Se o centro do debate fundamentalista no continente latino-americano tem sido a bandeira da chamada “ideologia de gênero”, é na construção de alternativas que as resistências se firmam, se consolidam e só podem avançar dialetizando linguagens entre a fé e a luta. O fundamentalismo reage aos avanços do campo progressista e tem incorporado alguns de seus componentes em sua estratégia; temos que olhar para esses avanços e fortalecê-los junto a nossa classe, a partir dessa outra linguagem que não foi incorporada plenamente pelo marxismo nas últimas décadas. É a partir daí que o marxismo consegue desatar os nós no diálogo popular e avançar nesse campo ocupado pelo imperialismo e seus aliados. É preciso conhecer e dialogar com os caminhos que seguem resistindo, muitas vezes isolados do campo popular marxista. Resgatar nossa história recente e enxergar as resistências que ocupam também nossos territórios é iniciar a construção de pontes necessárias e imprescindíveis entre fé e luta.
Os desafios da construção de sonhos e de um futuro nos provoca a necessidade de criarmos uma esperança que pode de fato ser vivenciada de forma cotidiana. É também nossa tarefa resgatar nossa história e fazer com que a luta por direitos sociais seja traduzida em organização popular a partir de espaços de formação e compreensão da realidade, sem deixar de compreender as novas linguagens e possibilitar vivências de solidariedade coletiva, lazer e festa. Nesses esforços, é importante que não negligenciemos ou descartemos novas ou diferentes formas de interpretar o mundo, como por meio da religião, mas sim promover um diálogo aberto e respeitoso entre elas para construir unidade em torno de valores progressistas compartilhados.
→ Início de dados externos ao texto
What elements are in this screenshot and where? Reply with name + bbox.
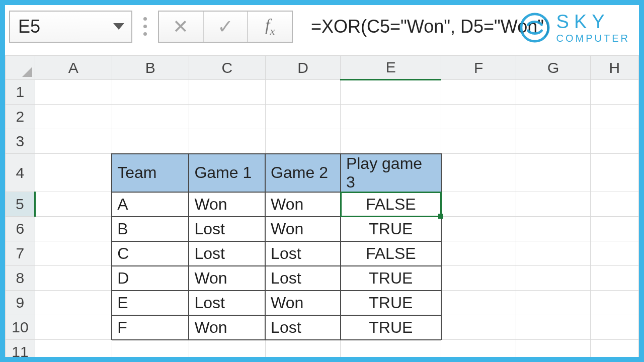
cell-B1[interactable] xyxy=(112,80,189,105)
cell-D10[interactable]: Lost xyxy=(265,315,341,340)
row-header-7[interactable]: 7 xyxy=(6,241,35,266)
insert-function-button[interactable]: fx xyxy=(247,12,292,42)
cell-C2[interactable] xyxy=(189,105,265,129)
cell-A9[interactable] xyxy=(35,291,112,315)
select-all-corner[interactable] xyxy=(6,56,35,80)
cancel-button[interactable]: ✕ xyxy=(159,12,203,42)
cell-E4[interactable]: Play game 3 xyxy=(341,154,441,192)
cell-D8[interactable]: Lost xyxy=(265,266,341,291)
cell-A5[interactable] xyxy=(35,192,112,217)
cell-H10[interactable] xyxy=(590,315,638,340)
cell-F6[interactable] xyxy=(441,217,516,241)
row-header-4[interactable]: 4 xyxy=(6,154,35,192)
cell-E10[interactable]: TRUE xyxy=(341,315,441,340)
cell-G9[interactable] xyxy=(516,291,590,315)
cell-B5[interactable]: A xyxy=(112,192,189,217)
row-header-9[interactable]: 9 xyxy=(6,291,35,315)
cell-A2[interactable] xyxy=(35,105,112,129)
cell-B2[interactable] xyxy=(112,105,189,129)
cell-H2[interactable] xyxy=(590,105,638,129)
cell-E8[interactable]: TRUE xyxy=(341,266,441,291)
spreadsheet-grid[interactable]: A B C D E F G H 1 2 3 xyxy=(5,55,639,357)
cell-B6[interactable]: B xyxy=(112,217,189,241)
cell-C8[interactable]: Won xyxy=(189,266,265,291)
cell-H1[interactable] xyxy=(590,80,638,105)
cell-D5[interactable]: Won xyxy=(265,192,341,217)
cell-G11[interactable] xyxy=(516,340,590,357)
col-header-F[interactable]: F xyxy=(441,56,516,80)
cell-G5[interactable] xyxy=(516,192,590,217)
col-header-A[interactable]: A xyxy=(35,56,112,80)
vertical-dots-icon[interactable] xyxy=(141,12,149,41)
cell-B9[interactable]: E xyxy=(112,291,189,315)
cell-F8[interactable] xyxy=(441,266,516,291)
cell-H7[interactable] xyxy=(590,241,638,266)
cell-B4[interactable]: Team xyxy=(112,154,189,192)
cell-A10[interactable] xyxy=(35,315,112,340)
cell-H3[interactable] xyxy=(590,129,638,154)
cell-C7[interactable]: Lost xyxy=(189,241,265,266)
cell-D4[interactable]: Game 2 xyxy=(265,154,341,192)
cell-H4[interactable] xyxy=(590,154,638,192)
cell-G1[interactable] xyxy=(516,80,590,105)
cell-C11[interactable] xyxy=(189,340,265,357)
col-header-B[interactable]: B xyxy=(112,56,189,80)
cell-A6[interactable] xyxy=(35,217,112,241)
cell-A4[interactable] xyxy=(35,154,112,192)
row-header-1[interactable]: 1 xyxy=(6,80,35,105)
cell-C5[interactable]: Won xyxy=(189,192,265,217)
row-header-5[interactable]: 5 xyxy=(6,192,35,217)
cell-E7[interactable]: FALSE xyxy=(341,241,441,266)
cell-H6[interactable] xyxy=(590,217,638,241)
enter-button[interactable]: ✓ xyxy=(203,12,248,42)
row-header-8[interactable]: 8 xyxy=(6,266,35,291)
cell-H5[interactable] xyxy=(590,192,638,217)
cell-A11[interactable] xyxy=(35,340,112,357)
cell-A8[interactable] xyxy=(35,266,112,291)
cell-B3[interactable] xyxy=(112,129,189,154)
cell-E6[interactable]: TRUE xyxy=(341,217,441,241)
row-header-11[interactable]: 11 xyxy=(6,340,35,357)
cell-H11[interactable] xyxy=(590,340,638,357)
cell-C6[interactable]: Lost xyxy=(189,217,265,241)
cell-B11[interactable] xyxy=(112,340,189,357)
name-box[interactable]: E5 xyxy=(9,11,132,43)
cell-G7[interactable] xyxy=(516,241,590,266)
cell-F4[interactable] xyxy=(441,154,516,192)
cell-C1[interactable] xyxy=(189,80,265,105)
cell-H8[interactable] xyxy=(590,266,638,291)
cell-G4[interactable] xyxy=(516,154,590,192)
cell-G3[interactable] xyxy=(516,129,590,154)
cell-D11[interactable] xyxy=(265,340,341,357)
cell-G6[interactable] xyxy=(516,217,590,241)
col-header-C[interactable]: C xyxy=(189,56,265,80)
chevron-down-icon[interactable] xyxy=(113,23,124,30)
cell-G2[interactable] xyxy=(516,105,590,129)
cell-C3[interactable] xyxy=(189,129,265,154)
cell-C9[interactable]: Lost xyxy=(189,291,265,315)
cell-E9[interactable]: TRUE xyxy=(341,291,441,315)
row-header-3[interactable]: 3 xyxy=(6,129,35,154)
row-header-10[interactable]: 10 xyxy=(6,315,35,340)
cell-B8[interactable]: D xyxy=(112,266,189,291)
cell-A1[interactable] xyxy=(35,80,112,105)
cell-E3[interactable] xyxy=(341,129,441,154)
cell-F1[interactable] xyxy=(441,80,516,105)
cell-C4[interactable]: Game 1 xyxy=(189,154,265,192)
cell-F9[interactable] xyxy=(441,291,516,315)
cell-F2[interactable] xyxy=(441,105,516,129)
cell-A3[interactable] xyxy=(35,129,112,154)
cell-E1[interactable] xyxy=(341,80,441,105)
col-header-H[interactable]: H xyxy=(590,56,638,80)
cell-C10[interactable]: Won xyxy=(189,315,265,340)
cell-F7[interactable] xyxy=(441,241,516,266)
col-header-G[interactable]: G xyxy=(516,56,590,80)
cell-D6[interactable]: Won xyxy=(265,217,341,241)
cell-D9[interactable]: Won xyxy=(265,291,341,315)
col-header-E[interactable]: E xyxy=(341,56,441,80)
cell-E11[interactable] xyxy=(341,340,441,357)
cell-D3[interactable] xyxy=(265,129,341,154)
cell-F5[interactable] xyxy=(441,192,516,217)
cell-D7[interactable]: Lost xyxy=(265,241,341,266)
cell-H9[interactable] xyxy=(590,291,638,315)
Não há respostas prontas; entender o nosso inimigo, como ele age em escala macro e micro, ou seja, a partir de grandes projetos, mas também nas entrelinhas dos discursos e práticas, é um ponto de partida para que sejam criados novos mecanismos de diálogo e construção coletiva para o nosso projeto contra-hegemônico, mas não avançaremos se não soubermos profundamente o que nossa classe deseja e para o que ela se movimenta.
O peruano marxista José Carlos Mariátegui, utilizando o termo Agonia, de Miguel de Unamuno, nos chama para a necessidade de nos re-encantarmos. Tanto os revolucionários marxistas quanto os cristãos revolucionários foram almas agônicas, em luta por esse re-encantamento (LOWY, 2005). Essa agonia revolucionária, para Mariátegui, se traduz também na superação do antagonismo entre fé e ateísmo, igualando a emoção revolucionária com a emoção religiosa. Na verdade, Mariátegui quer dizer que o que nos move, seres agônicos por justiça, é mais do que qualquer instituição pode limitar: é um sentimento profundo na busca por algo que ainda não se realizou e que teimosamente buscamos construir como necessidade vital. Mariátegui amplia a perspectiva marxista sobre religião e nos provoca, ao afirmar que uma revolução é sempre religiosa, dialetizando, portanto, o materialismo e a religião, a mística revolucionária e a fé, os cristãos e os marxistas.
Notas
1 A Guerra de Secessão, ou Guerra Civil Americana, aconteceu nos Estados Unidos entre os estados do Norte e os estados do Sul, de 1861 a 1865. Esse conflito foi iniciado quando os estados do Sul separaram-se da União e formaram os Estados Confederados da América. A Guerra de Secessão foi motivada pela divergência que havia entre os dois grupos a respeito da abolição da escravatura e da extensão dos novos territórios que estavam sendo ocupados no oeste.